Is WordPress really free?
The WordPress software itself is 100% free and open source. You need to pay for hosting ($3-10/month) and optionally a domain name (~$10/year). Most hosts like Hostinger include a free domain with hosting plans. So the real cost is about $36-120 per year to run a WordPress blog.
Can I make money with Blogger?
Technically yes, through Google AdSense. But your earning potential is severely limited. Premium ad networks like Mediavine and Raptive don’t accept Blogger sites. You can’t run WooCommerce for ecommerce. You can’t install affiliate marketing plugins for product comparisons or tracking. Most bloggers who earn significant income ($500+/month) are on WordPress.

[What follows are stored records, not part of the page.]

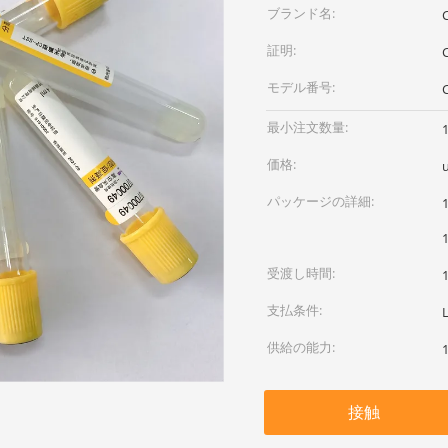
ブランド名:
証明:
モデル番号:
最小注文数量:
価格:
パッケージの詳細:
受渡し時間:
支払条件:
供給の能力:
接触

Will Google shut down Blogger?
No official announcement, but the pattern is concerning. Google shut down FeedBurner, Blogspot.in, Google+, and hasn’t meaningfully updated Blogger since 2020. The platform isn’t mentioned in any Google product roadmap. It could continue running indefinitely on autopilot, or Google could announce its sunset at any time. Building a business on Blogger is a risk.
What’s the difference between WordPress.com and WordPress.org?
WordPress.org is the free, open-source software you install on your own hosting. You own everything and have full plugin/theme access. WordPress.com is a hosted service run by Automattic. The free plan is limited (shows ads, no plugins, restricted themes). The paid Business plan ($25/month) unlocks plugins but costs more than self-hosting. For most bloggers, self-hosted WordPress.org with affordable hosting is the best option.
How do I move my blog from Blogger to WordPress?
Get WordPress hosting, install WordPress, then go to Tools > Import > Blogger. Authorize your Google account and import your content. Set your permalink structure to match Blogger’s URL format (/%year%/%monthnum%/%postname%.html) to preserve SEO rankings. The entire process takes about an hour for blogs with under 100 posts.
Is Blogger good for SEO?
Blogger provides basic SEO: title tags, meta descriptions, and Google indexing. But it lacks schema markup, XML sitemap control, redirect management, speed optimization tools, and internal linking automation. WordPress with a free plugin like Rank Math gives you all of this and more. For competitive keywords, Blogger sites are at a significant disadvantage.